そんなコスプレイヤーたちの間を通り抜け、
紙とインクが混じり合う別棟へと向かう。
(あーあ。俺も自分のサークル、当選してたらなぁ……)
少年は漫画を描くのが好きで、いつしか自分でも創作を始めていた。
母親がとある雑誌の編集長をしているおかげで、業界の知識だけは人一倍ある。
満を持して、年に二回開催されるこの大規模なお祭りに「サークル参加」を申し込んだのだが
……結果は、落選。
今日はその腹いせに、一人の「一般参加者」として爆買いに走ったというわけだ。
彼は戦利品をキャリーバックとバックパックにしまいながら、先ほど訪れたブースを思い返す。
そこは、いつも長蛇の列に並ばないと噂される、いわゆる「壁サークル」と呼ばれる
人気の一角での出来事だった。
SNSで交流のあった憧れの神絵師に、初めて挨拶ができたのだ。
『今回は残念だったけど、来年の夏コミ、隣で一緒にどうかな?』
その言葉を思い出すだけで、天にも昇る気持ちだった。
超人気絵師で、周りには美人の売り子さんが何人も控えている、
あの売り子をされてる超人気コスプレイヤ—と付き合ってるなんて話もネットででる。
オタクたちの憧れの頂点。
(正直羨ましい。
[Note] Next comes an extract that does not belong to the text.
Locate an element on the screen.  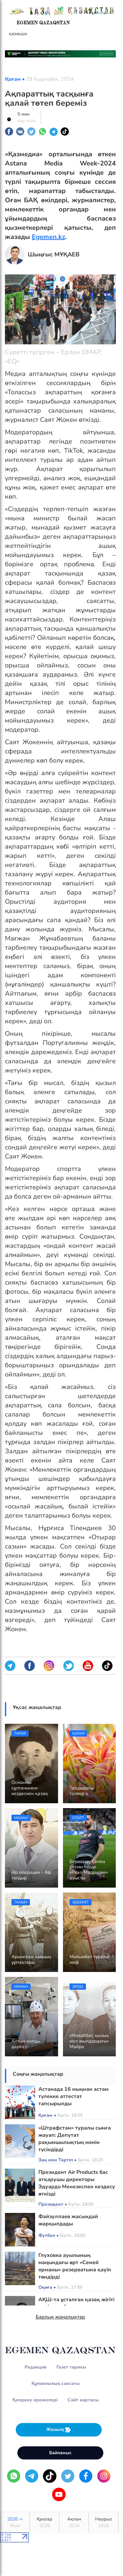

いつか、俺もあそこに……!)
妄想にふけりながら、何気なくスマホの時計に目をやった。
その瞬間、彼の顔が音を立てて青ざめた。
「……やばっ! 修学旅行の集合時間、あと三十分じゃん!!」
自由時間をすべて同人誌に捧げた代償は大きかった。
荷物を宅急便で送らないと、と思ったが、利用客が20人ほど列をなしてる。
「ここから東京駅までは…げっ!」
仕方ない、少年は戦利品でパンパンになったキャリーケースと数個の紙袋を抱え、
誇らしい顔つきで戦場から撤退する参加者たちと共に、
駅へと向かって全力で走り出した。